[RECORDS FOR THIS EXERCISE]
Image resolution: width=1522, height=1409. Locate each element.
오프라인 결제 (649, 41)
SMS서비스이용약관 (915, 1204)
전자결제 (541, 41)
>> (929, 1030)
[/RECORDS FOR THIS EXERCISE]
Retype every line of the material above without altering anything.

## [WRITTEN SOLUTION]
Image resolution: width=1522, height=1409. Locate each element.
오프라인 결제 (649, 41)
SMS서비스이용약관 (915, 1204)
전자결제 (541, 41)
>> (929, 1030)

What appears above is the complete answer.